Obama and Romney are the designated hitters for the ruling class. Where do working people find their political voice in this charade?
Once again, the New Year promises intense struggles against imperialism, against exploitation, and for social justice and sovereignty. But again, the focus of these struggles will likely remain on the periphery of the most advanced capitalist countries where workers and the poor are more organizationally and ideologically advanced and fervent in their commitment. Despite healthy developments like the Occupy movement and only-too-rare labor militancy, North America seems destined to confine the fight to the corrupted field of electoral politics, especially in the US, where the Presidential election will soon overshadow all other action and siphon off oppositional energies.
The uprisings in North Africa and the Middle East were unexpected and important developments in 2011. They brought masses into the streets and shook ruling elites throughout the region.

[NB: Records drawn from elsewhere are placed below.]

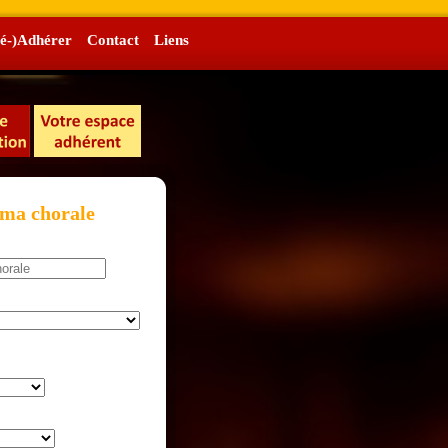
é-)Adhérer
Contact
Liens
 ma chorale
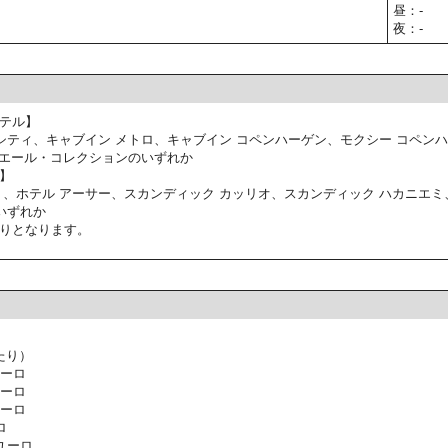
昼：-
夜：-
テル】
シティ、キャブイン メトロ、キャブイン コペンハーゲン、モクシー コペン
ミエール・コレクションのいずれか
】
ミ、ホテル アーサー、スカンディック カッリオ、スカンディック ハカニエミ
いずれか
りとなります。
たり）
ユーロ
ユーロ
ユーロ
ロ
ユーロ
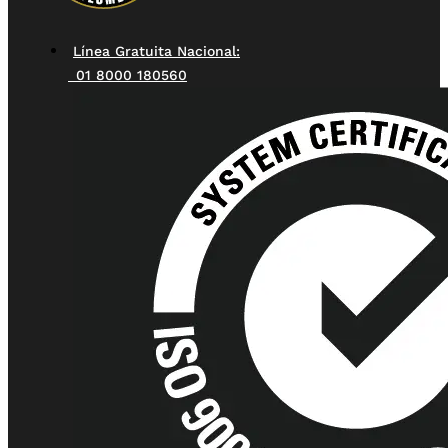
Línea Gratuita Nacional:
01 8000 180560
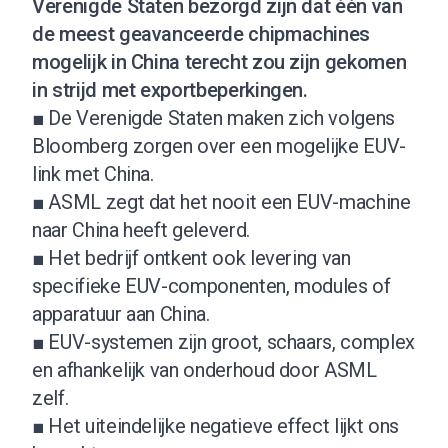
Verenigde Staten bezorgd zijn dat één van
de meest geavanceerde chipmachines
mogelijk in China terecht zou zijn gekomen
in strijd met exportbeperkingen.
■ De Verenigde Staten maken zich volgens
Bloomberg zorgen over een mogelijke EUV-
link met China.
■ ASML zegt dat het nooit een EUV-machine
naar China heeft geleverd.
■ Het bedrijf ontkent ook levering van
specifieke EUV-componenten, modules of
apparatuur aan China.
■ EUV-systemen zijn groot, schaars, complex
en afhankelijk van onderhoud door ASML
zelf.
■ Het uiteindelijke negatieve effect lijkt ons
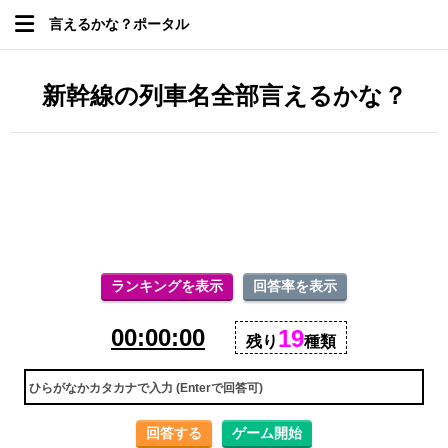
言えるかな？ポータル
新幹線の列車名全部言えるかな？
ランキングを表示
回答率を表示
00:00:00
19
残り
種類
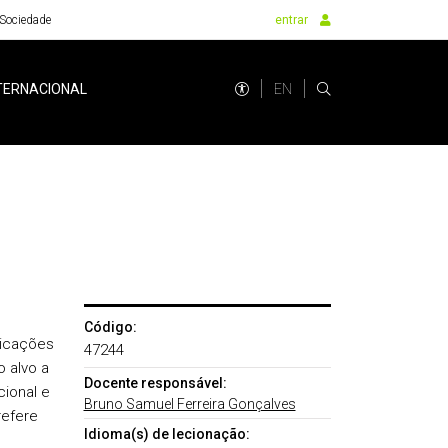
Sociedade
entrar
EN
TERNACIONAL
Código:
licações
47244
 alvo a
Docente responsável:
ional e
Bruno Samuel Ferreira Gonçalves
refere
Idioma(s) de lecionação:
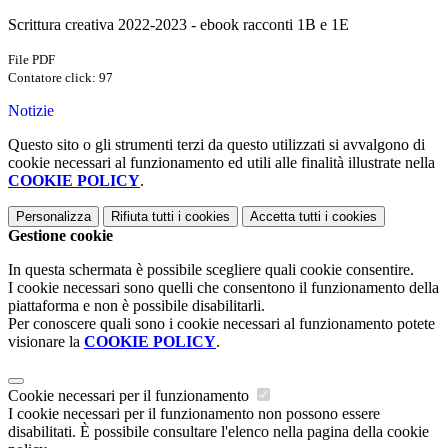
Scrittura creativa 2022-2023 - ebook racconti 1B e 1E
File PDF
Contatore click: 97
Notizie
Questo sito o gli strumenti terzi da questo utilizzati si avvalgono di
cookie necessari al funzionamento ed utili alle finalità illustrate nella
COOKIE POLICY
.
Personalizza
Rifiuta tutti
i cookies
Accetta tutti
i cookies
Gestione cookie
In questa schermata è possibile scegliere quali cookie consentire.
I cookie necessari sono quelli che consentono il funzionamento della
piattaforma e non è possibile disabilitarli.
Per conoscere quali sono i cookie necessari al funzionamento potete
visionare la
COOKIE POLICY
.
Cookie necessari per il funzionamento
I cookie necessari per il funzionamento non possono essere
disabilitati. È possibile consultare l'elenco nella pagina della cookie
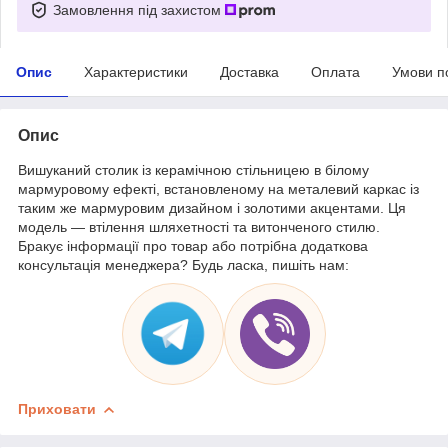
Замовлення під захистом
Опис
Характеристики
Доставка
Оплата
Умови п
Опис
Вишуканий столик із керамічною стільницею в білому
мармуровому ефекті, встановленому на металевий каркас із
таким же мармуровим дизайном і золотими акцентами. Ця
модель — втілення шляхетності та витонченого стилю.
Бракує інформації про товар або потрібна додаткова
консультація менеджера? Будь ласка, пишіть нам:
Приховати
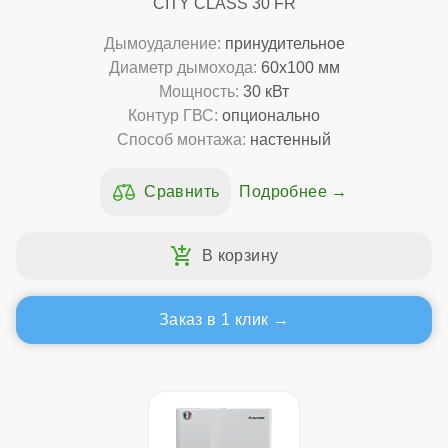
CITY CLASS 30 FR
Дымоудаление:
принудительное
Диаметр дымохода:
60x100 мм
Мощность:
30 кВт
Контур ГВС:
опционально
Способ монтажа:
настенный
Подробнее
Заказ в 1 клик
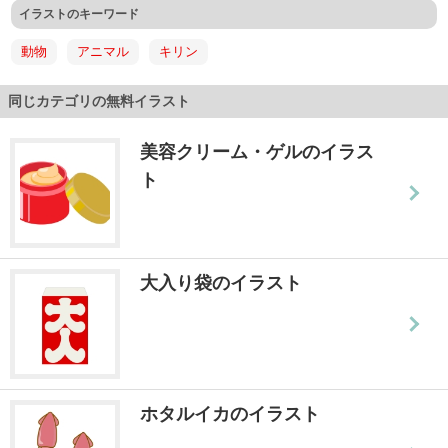
イラストのキーワード
動物
アニマル
キリン
同じカテゴリの無料イラスト
美容クリーム・ゲルのイラス
ト
大入り袋のイラスト
ホタルイカのイラスト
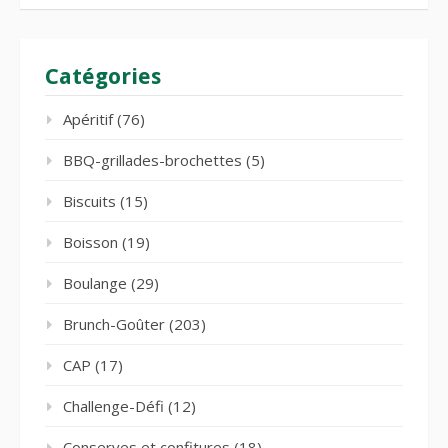
Catégories
Apéritif
(76)
BBQ-grillades-brochettes
(5)
Biscuits
(15)
Boisson
(19)
Boulange
(29)
Brunch-Goûter
(203)
CAP
(17)
Challenge-Défi
(12)
Conserves et confitures
(18)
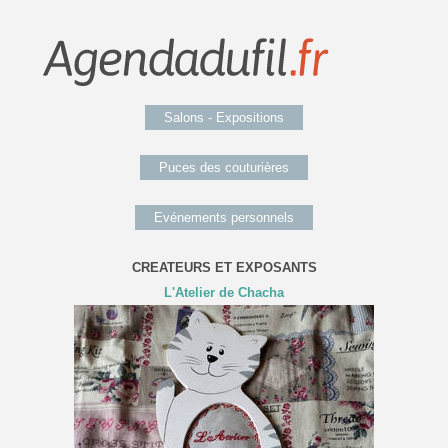
Salons - Expositions
Puces des couturières
Evénements personnels
CREATEURS ET EXPOSANTS
L'Atelier de Chacha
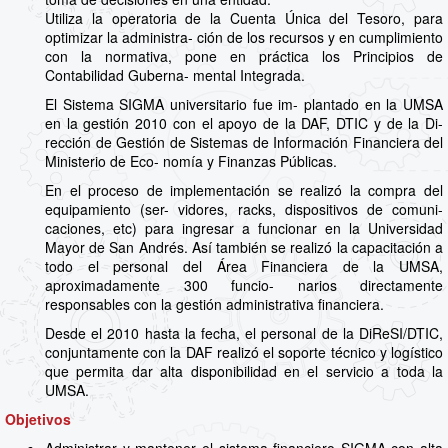
Utiliza la operatoria de la Cuenta Única del Tesoro, para
optimizar la administra- ción de los recursos y en cumplimiento
con la normativa, pone en práctica los Principios de
Contabilidad Guberna- mental Integrada.
El Sistema SIGMA universitario fue im- plantado en la UMSA
en la gestión 2010 con el apoyo de la DAF, DTIC y de la Di-
rección de Gestión de Sistemas de Información Financiera del
Ministerio de Eco- nomía y Finanzas Públicas.
En el proceso de implementación se realizó la compra del
equipamiento (ser- vidores, racks, dispositivos de comuni-
caciones, etc) para ingresar a funcionar en la Universidad
Mayor de San Andrés. Así también se realizó la capacitación a
todo el personal del Área Financiera de la UMSA,
aproximadamente 300 funcio- narios directamente
responsables con la gestión administrativa financiera.
Desde el 2010 hasta la fecha, el personal de la DiReSI/DTIC,
conjuntamente con la DAF realizó el soporte técnico y logístico
que permita dar alta disponibilidad en el servicio a toda la
UMSA.
Objetivos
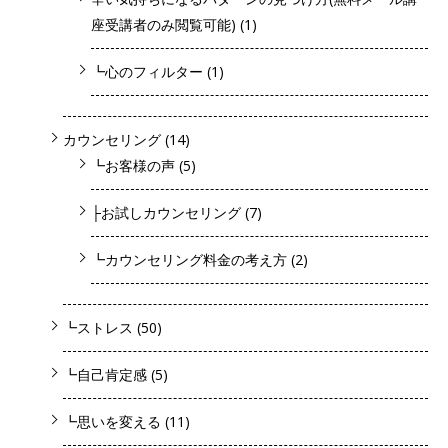
座受講者のみ閲覧可能)
(1)
┗心のフィルター
(1)
カウンセリング
(14)
┗お客様の声
(5)
├お試しカウンセリング
(7)
┗カウンセリング料金の考え方
(2)
┗ストレス
(50)
┗自己肯定感
(5)
┗思いを変える
(11)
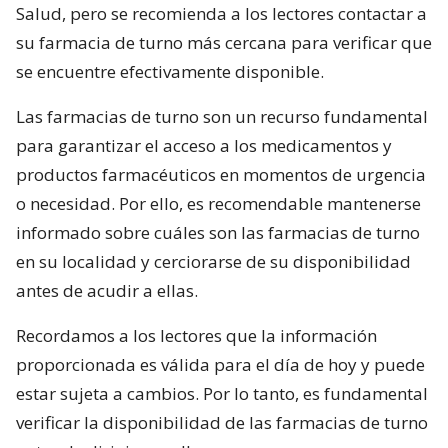
Salud, pero se recomienda a los lectores contactar a
su farmacia de turno más cercana para verificar que
se encuentre efectivamente disponible.
Las farmacias de turno son un recurso fundamental
para garantizar el acceso a los medicamentos y
productos farmacéuticos en momentos de urgencia
o necesidad. Por ello, es recomendable mantenerse
informado sobre cuáles son las farmacias de turno
en su localidad y cerciorarse de su disponibilidad
antes de acudir a ellas.
Recordamos a los lectores que la información
proporcionada es válida para el día de hoy y puede
estar sujeta a cambios. Por lo tanto, es fundamental
verificar la disponibilidad de las farmacias de turno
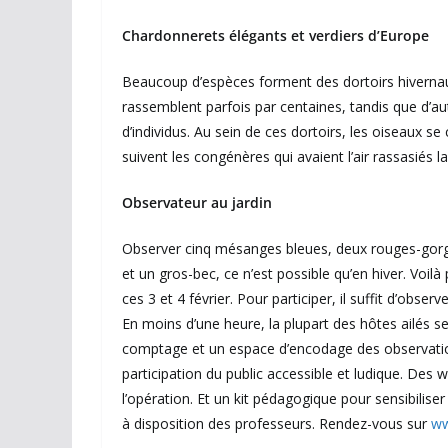
Chardonnerets élégants et verdiers d’Europe
Beaucoup d’espèces forment des dortoirs hivernaux
rassemblent parfois par centaines, tandis que d’a
d’individus. Au sein de ces dortoirs, les oiseaux 
suivent les congénères qui avaient l’air rassasiés la 
Observateur au jardin
Observer cinq mésanges bleues, deux rouges-gorge
et un gros-bec, ce n’est possible qu’en hiver. Vo
ces 3 et 4 février. Pour participer, il suffit d’obse
En moins d’une heure, la plupart des hôtes ailés se
comptage et un espace d’encodage des observations 
participation du public accessible et ludique. Des
l’opération. Et un kit pédagogique pour sensibilise
à disposition des professeurs. Rendez-vous sur
ww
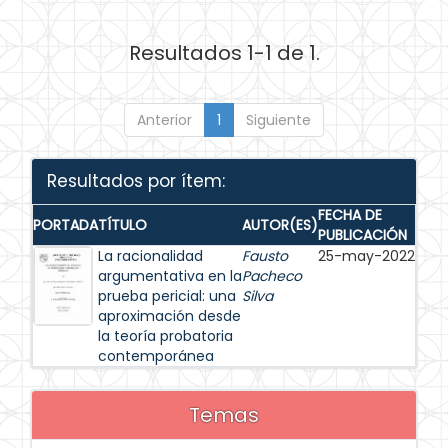
Resultados 1-1 de 1.
Anterior
1
Siguiente
Resultados por ítem:
FECHA DE
PORTADA
TÍTULO
AUTOR(ES)
PUBLICACIÓN
La racionalidad
Fausto
25-may-2022
argumentativa en la
Pacheco
prueba pericial: una
Silva
aproximación desde
la teoría probatoria
contemporánea
Temas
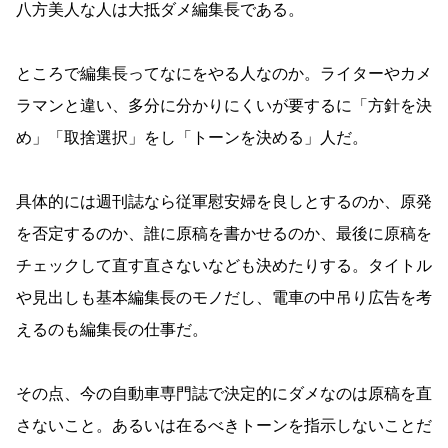
八方美人な人は大抵ダメ編集長である。
ところで編集長ってなにをやる人なのか。ライターやカメ
ラマンと違い、多分に分かりにくいが要するに「方針を決
め」「取捨選択」をし「トーンを決める」人だ。
具体的には週刊誌なら従軍慰安婦を良しとするのか、原発
を否定するのか、誰に原稿を書かせるのか、最後に原稿を
チェックして直す直さないなども決めたりする。タイトル
や見出しも基本編集長のモノだし、電車の中吊り広告を考
えるのも編集長の仕事だ。
その点、今の自動車専門誌で決定的にダメなのは原稿を直
さないこと。あるいは在るべきトーンを指示しないことだ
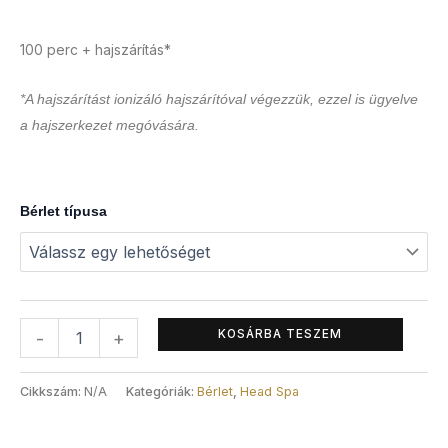
100 perc + hajszárítás*
*A hajszárítást ionizáló hajszárítóval végezzük, ezzel is ügyelve
a hajszerkezet megóvására.
Bérlet típusa
KOSÁRBA TESZEM
-
+
Cikkszám:
N/A
Kategóriák:
Bérlet
,
Head Spa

Yet observers overestimated their political impact and potential and underestimated the ability of imperialism to exploit these events for its own interests. The billions committed at the G-20 summit, the rapid response of the “soft” imperialist Western NGO’s, and the violent intervention of NATO quickly re-directed or superseded many of these movements with regime changes beneficial to the NATO allies, an attempt to create a reprise of the infamous “color revolutions.”
Libya was the clearest example of this, with Syria now fixed in imperialism’s sights. Egypt, another target of imperialist intervention, continues to resist the “helpful” hand of the US State Department and many US-funded NGO’s that hope to shape the political landscape in a way friendly to US interests.
The same kind of struggle is emerging in Russia after the strong showing of Communists and their allies in the Parliamentary elections. Enjoying little popular support and with much encouragement and resources from the West, Russia’s liberals have sought to bring down the Medvedev/Putin government through mass protests against electoral irregularities. While electoral fraud is a fact and directed mainly at Russia’s Communists, while the Communists support the struggle for transparent elections, the liberals are seizing on the issue as their own best chance to better their marginal role in Russian politics.
At the same time, in the time-honored bourgeois tradition, Vladimir Putin --the ruling class candidate for Russian President in the forthcoming elections – has thrown up a Trojan horse candidate disguised as the opposition: an expatriate, playboy billionaire who owns a US NBA basketball team. The hope, of course, is that the billionaire’s resources will generate a hollow media campaign to confuse and split the opposition.
The deceptions and ruses of imperialism and its liberal chess pieces ultimately serve imperialism. The broad masses astutely see the call for “democracy” or “free elections” as useful only insofar as they actually lead to their empowerment and well-being. For working people, this is, and should be, the litmus test for their support.
In Russia, as in the Egyptian revolution of 2011, the masses will rally against bad leadership under the banner of “democracy,” but they want more than a hollow procedural victory; they want peace, a better life, a promising future. Twenty-first century liberals offer only the meager morsel of elections and not the nourishment of justice and prosperity. That is why Russian and Egyptian liberals fared so poorly in recent elections. That is why Russian Communists made big gains.
My hope for the New Year is that working-class-oriented, working-class-based movements, especially Communist and Workers Parties, will bring this nourishment to all the peoples of the world.